During the war days, when troops were moved from one station to another at short notice, the messages “Arrived safely,” “I am safe,” and “Coming soon” were standard and brought hope and cheer to the family of the sender. The famous Zimmermann Telegram drew the United States into World War I, changing the course of history.

N.J. Ravi Chander,

Bangalore

The telegram will remain but a memory for many of us and an unknown entity for future generations. It marks the end of an era in the history of communication. The telegram inspired novelists like R.K. Narayan. For many, the arrival of a telegram invoked fear as, often, it heralded bad news.

Sharada Sivaram,

Chennai

Although the telegram has become history, it was once part and parcel of people’s lives. While bidding adieu to one of the most celebrated communication services, there is only one promise to be made — Dear Telegram, you will remain in our memory forever.

Sowmiya R. Prasad,

Coimbatore

The photograph on page one (July 15) was heartrending. The telegraph service in India has called it a day after 163 years. The previous generations know the significance of it. New communication devices have rendered the telegraph service obsolete. The present and future generations will have to contend with stories to know the significance of the telegram.

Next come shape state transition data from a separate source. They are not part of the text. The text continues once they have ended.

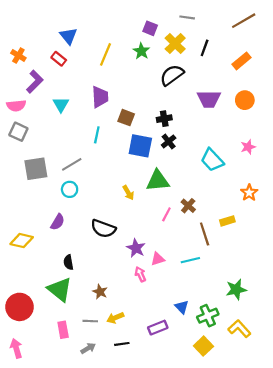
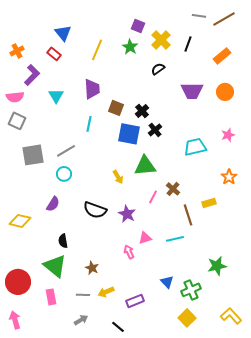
gray line: (187, 17) -> (199, 16), moved
orange cross: (18, 56) -> (17, 51), turned 32
black semicircle: (172, 75) -> (158, 69), size x0.6
black cross: (164, 119) -> (142, 111), moved, turned -32
cyan trapezoid: (212, 160) -> (195, 147), turned 120
purple star: (136, 248) -> (127, 214), moved
purple rectangle: (158, 328) -> (135, 301), moved
yellow L-shape: (239, 329) -> (231, 316), moved
pink rectangle: (63, 330) -> (51, 297), moved
black line: (122, 344) -> (118, 327), moved, turned 48

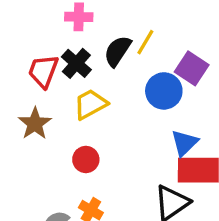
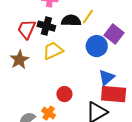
black semicircle: (117, 51) -> (71, 21), turned 54
black cross: (76, 63) -> (46, 26), turned -30
red circle: (86, 159) -> (64, 94), moved

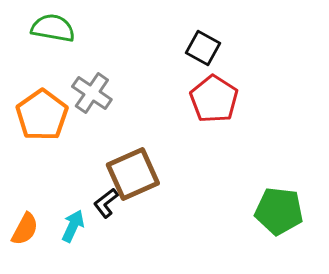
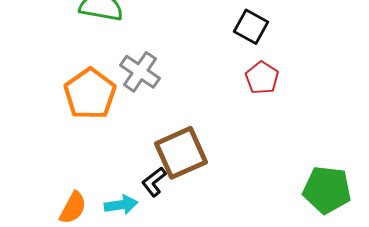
red pentagon: (214, 99) -> (262, 78), size x0.7
cyan arrow: (73, 226) -> (121, 205), turned 56

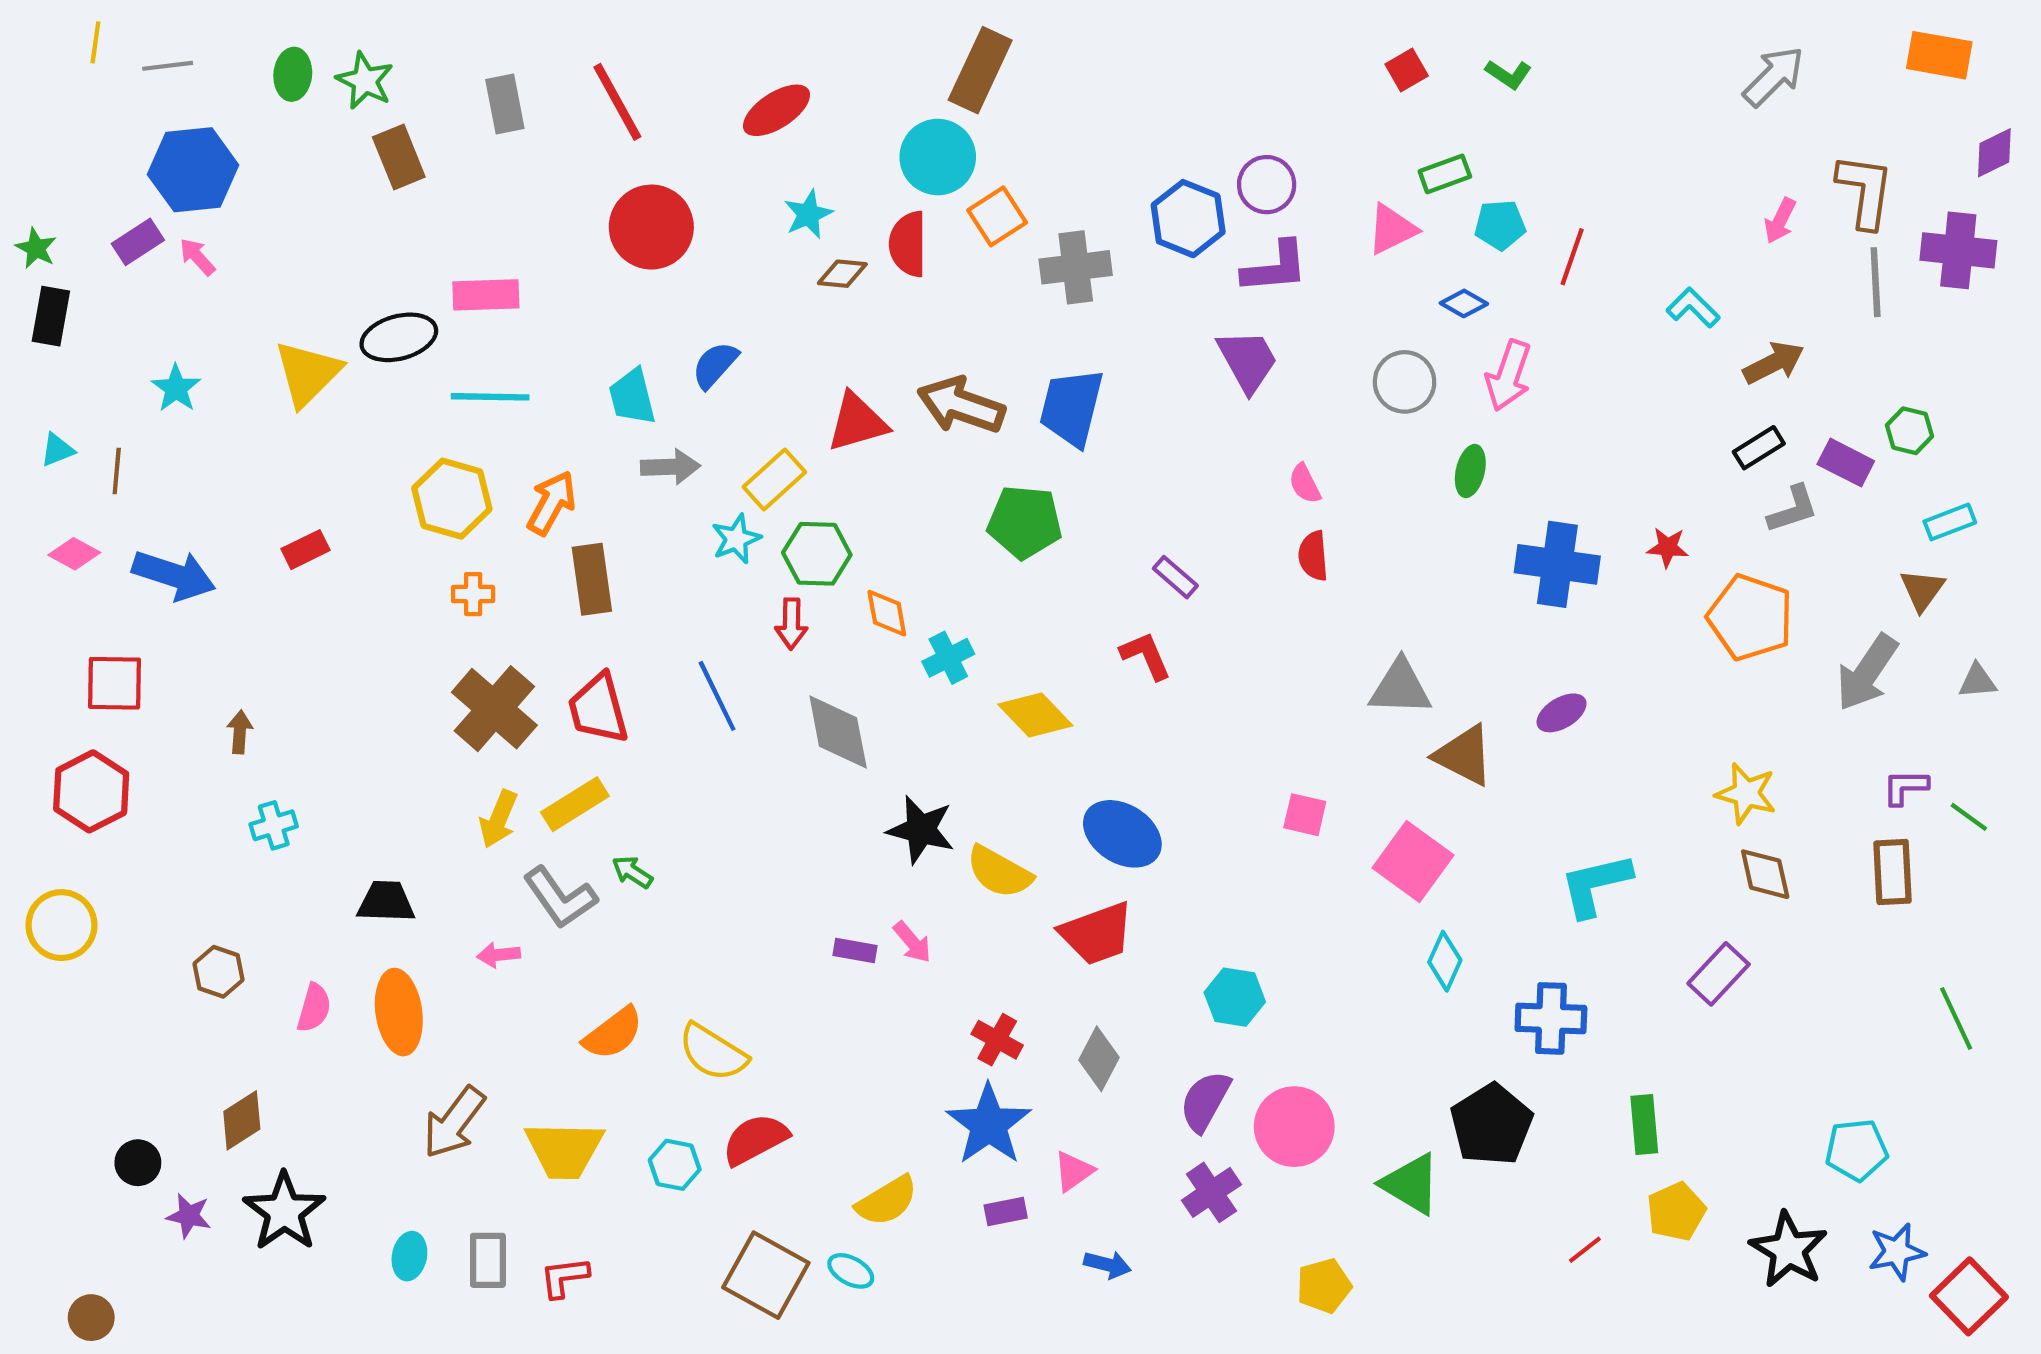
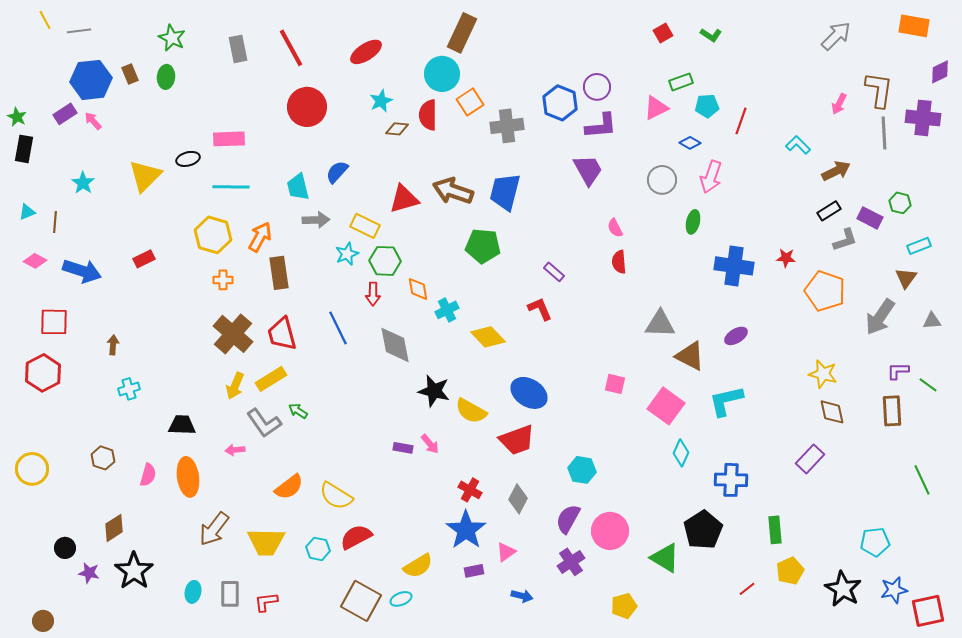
yellow line: (95, 42) -> (45, 20), turned -36
green ellipse: (293, 74) -> (166, 77), moved
brown rectangle: (399, 157) -> (130, 74), moved, size x0.7
black ellipse: (399, 337) -> (188, 159), size x0.7
yellow rectangle: (774, 480) -> (365, 226), turned 68
cyan L-shape: (1595, 885) -> (726, 401), moved
yellow circle: (61, 925) -> (32, 469), moved
cyan ellipse: (851, 1271) -> (401, 599), turned -50
red square: (1969, 1296) -> (928, 611), turned 32

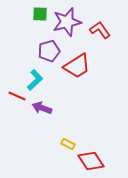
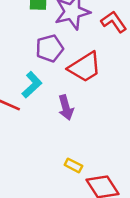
purple arrow: (42, 108) -> (66, 107), moved, turned -126

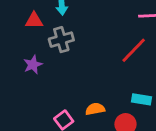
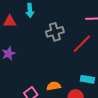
gray cross: (61, 40) -> (55, 32), moved

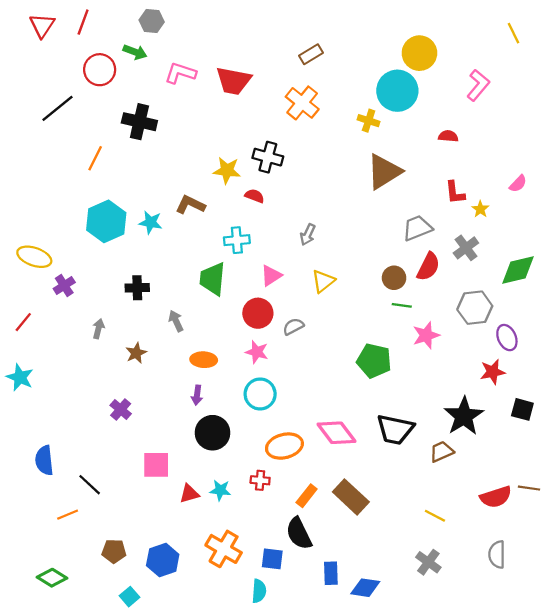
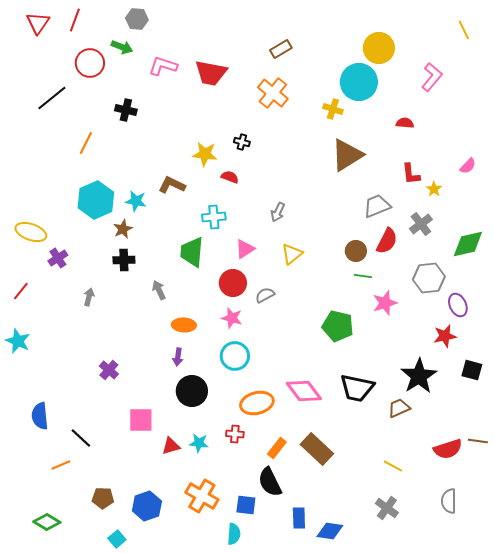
black cross: (139, 122) -> (126, 110), size x0.7
black cross: (268, 157) -> (242, 142), size x0.6
brown star: (136, 353) -> (123, 229), moved

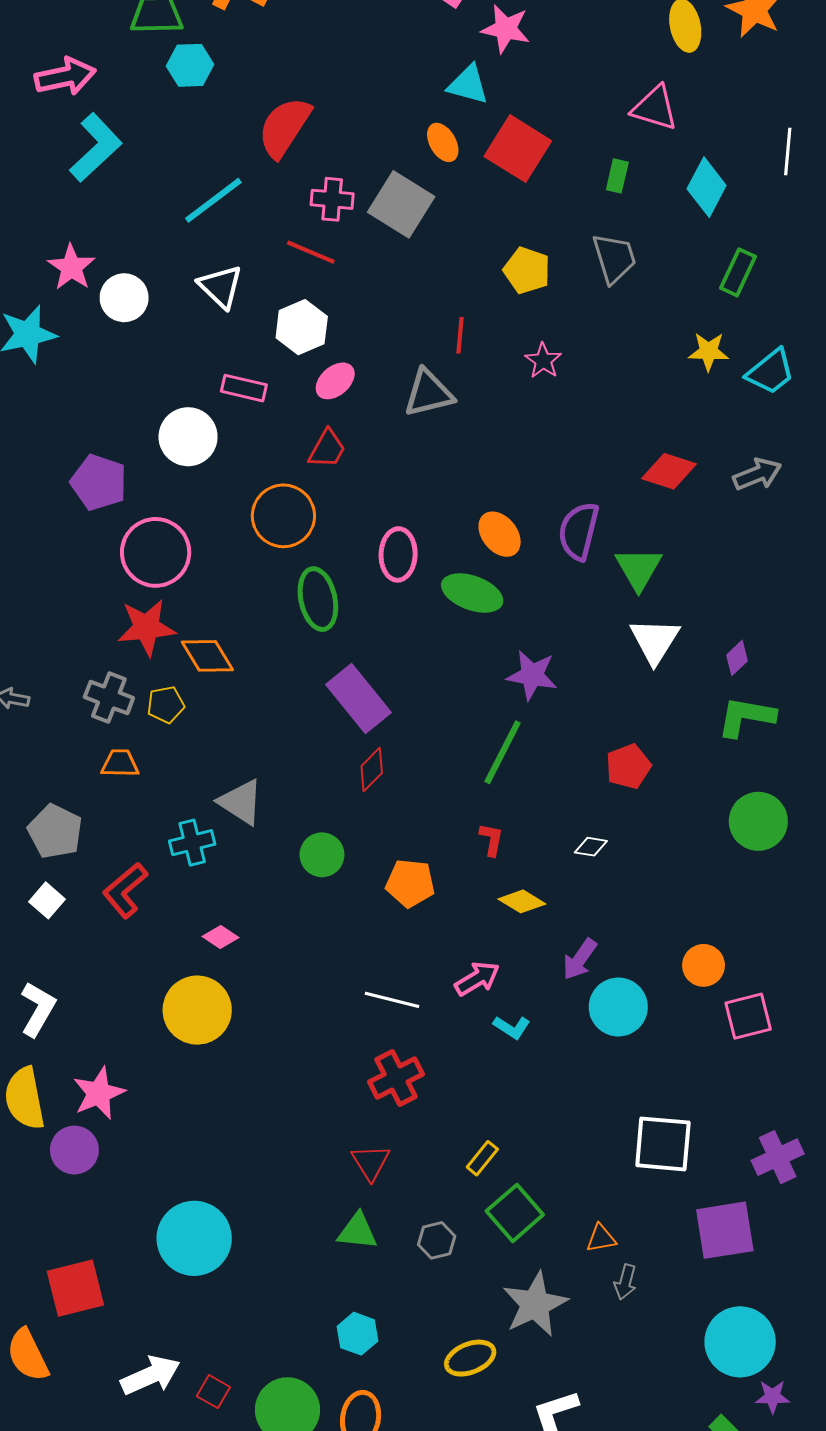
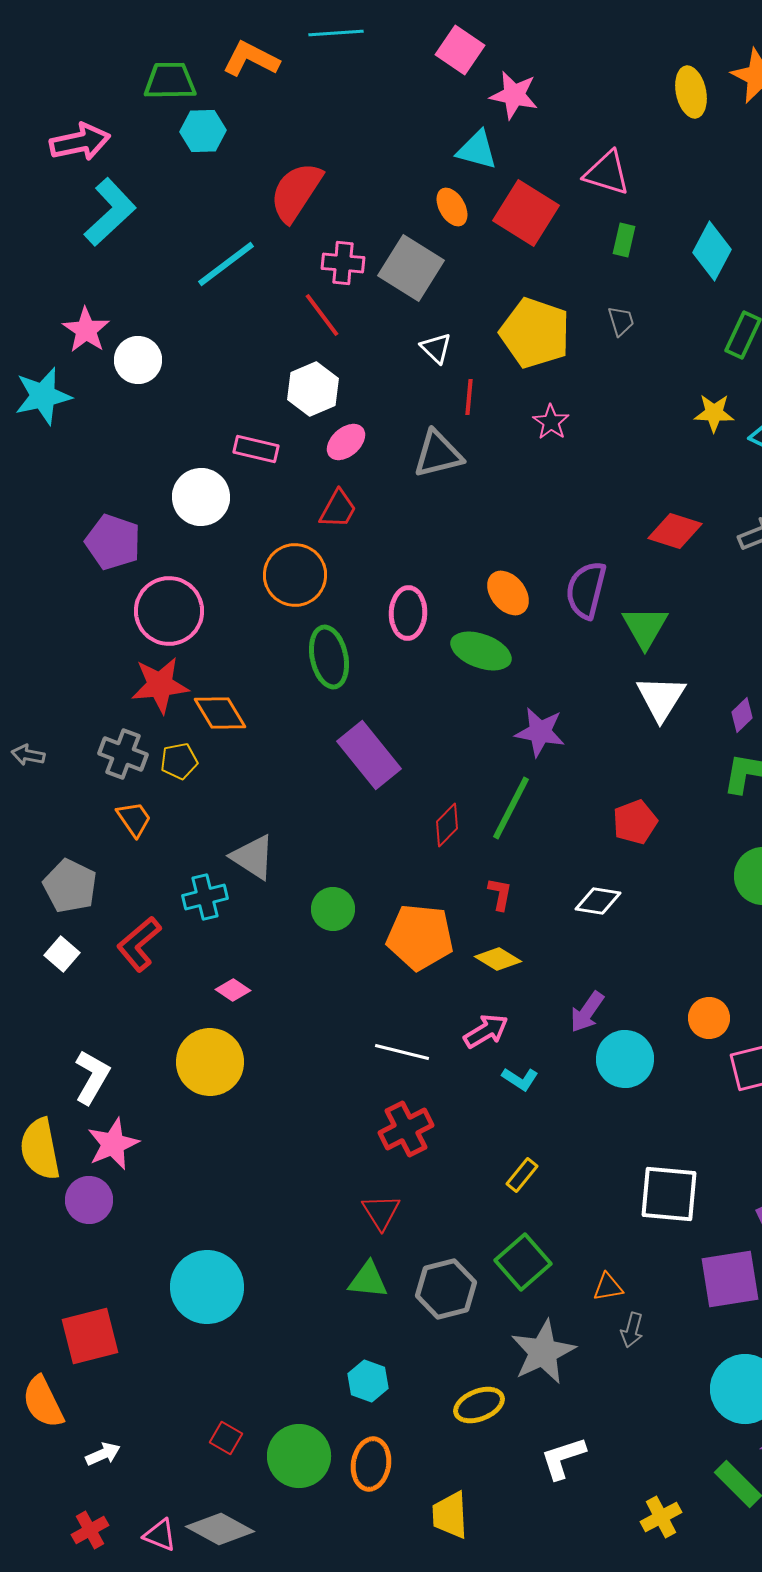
pink triangle: (655, 108) -> (607, 173), moved
red line: (311, 252) -> (322, 315), turned 30
gray trapezoid: (614, 258) -> (621, 321), size x0.6
yellow pentagon: (527, 270) -> (535, 333), size x1.5
white triangle: (221, 287) -> (436, 348), moved, size x0.7
orange trapezoid: (120, 763) -> (134, 819), turned 54
red diamond: (372, 770) -> (447, 825), moved
white diamond: (591, 847) -> (598, 901), size x1.4
orange pentagon: (410, 883) -> (420, 937), size x1.4
yellow diamond: (522, 901) -> (498, 959), moved
white L-shape: (38, 1009) -> (92, 1077), moved
yellow rectangle: (482, 1158) -> (522, 1175), moved
gray hexagon: (437, 1240) -> (446, 1289), size x1.6
white arrow: (150, 1375) -> (103, 1454), moved, size x0.6

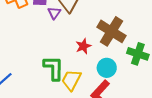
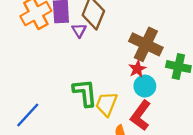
red star: (83, 46) -> (137, 69), moved

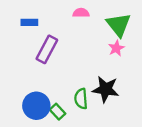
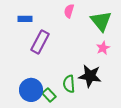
pink semicircle: (81, 13) -> (69, 11), turned -72
pink star: (116, 48) -> (103, 48), moved

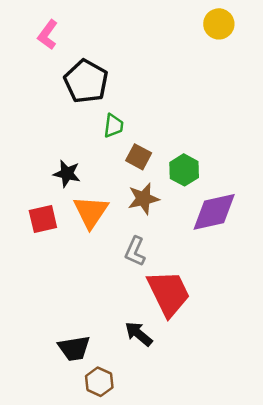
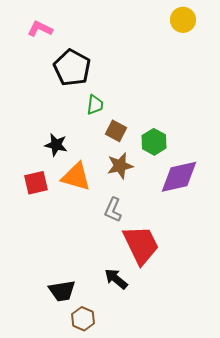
pink L-shape: (48, 35) -> (40, 29), turned 80
orange triangle: (91, 212) -> (76, 177), turned -48

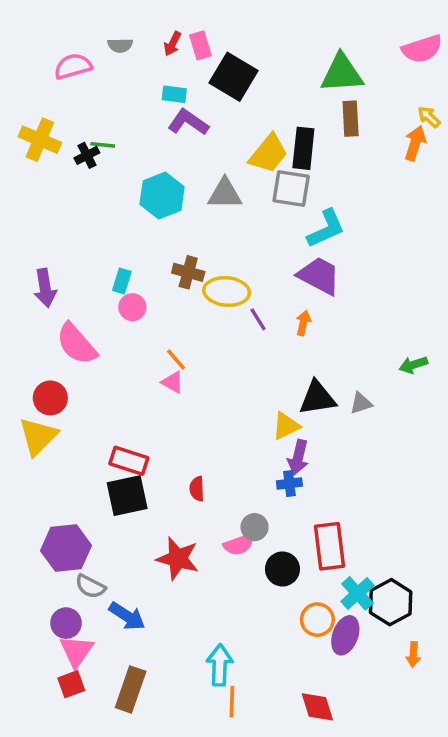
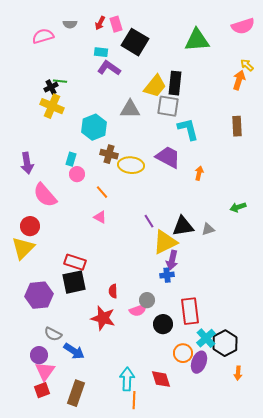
brown rectangle: (351, 119) -> (237, 126), moved
yellow cross: (40, 140) -> (52, 106), moved
cyan hexagon: (162, 195) -> (94, 127), moved
cyan L-shape: (326, 229) -> (188, 129), turned -80
purple trapezoid: (319, 276) -> (168, 157), moved
purple line: (258, 319) -> (149, 221), moved
orange arrow: (303, 323) -> (199, 173), moved
orange line: (176, 360) -> (102, 192), moved
yellow triangle: (286, 426) -> (165, 242), size x1.5
red semicircle: (197, 489) -> (113, 291), moved
purple hexagon: (66, 548) -> (39, 295), moved
red diamond: (317, 707) -> (161, 379), moved

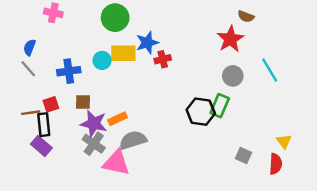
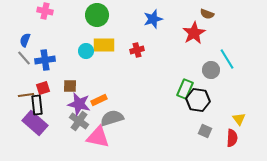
blue star: (147, 43) -> (153, 19), moved
blue cross: (69, 71) -> (45, 60), moved
gray circle: (233, 76) -> (211, 70), moved
black hexagon: (201, 112) -> (198, 100), moved
purple rectangle: (41, 146) -> (35, 123), size x1.4

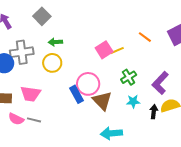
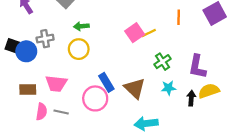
orange line: (145, 37) -> (179, 17), turned 56
gray cross: (22, 52) -> (45, 39), size x0.7
purple L-shape: (160, 83) -> (197, 67), turned -30
pink circle: (88, 84) -> (95, 98), moved
pink semicircle: (16, 119) -> (41, 112), turned -105

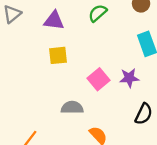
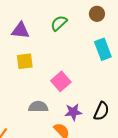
purple star: (129, 78) -> (73, 112), moved

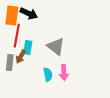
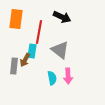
black arrow: (29, 14) -> (62, 17), moved
red line: (17, 36) -> (39, 32), moved

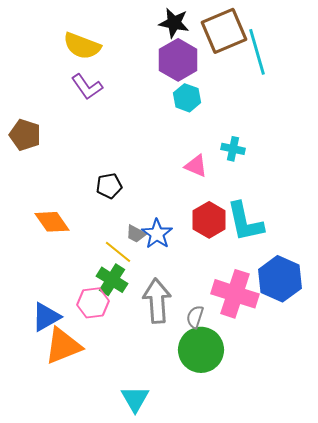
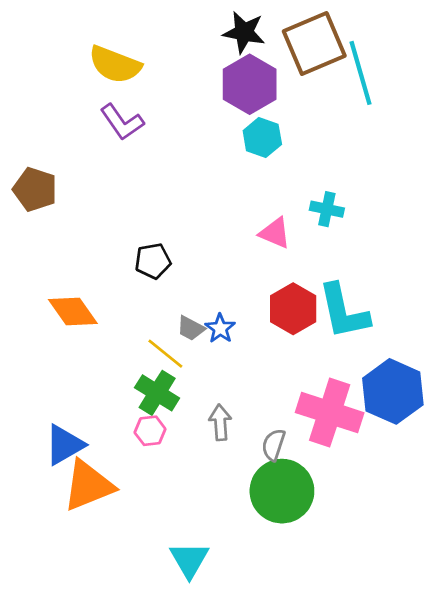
blue star: (157, 234) -> (220, 328), size x0.7
gray arrow: (157, 301) -> (220, 422), size x0.6
pink hexagon: (93, 303) -> (150, 431), moved, size x0.7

Vasumathi P.B. Varadhachari,

Thanjavur

The telegram in the earlier days was sent through the Morse code. The Morse key took a back seat with the advent of teleprinters. When Store and Forward Telegraphy came into play, the point-to-point tele-printer communication was also relegated to the background.

Emails, chat facilities and SMSs provide instant communication. The technology of the earlier era has thus been consigned to history. There is nothing to feel bad about it as better communication facilities are available at the click of a button.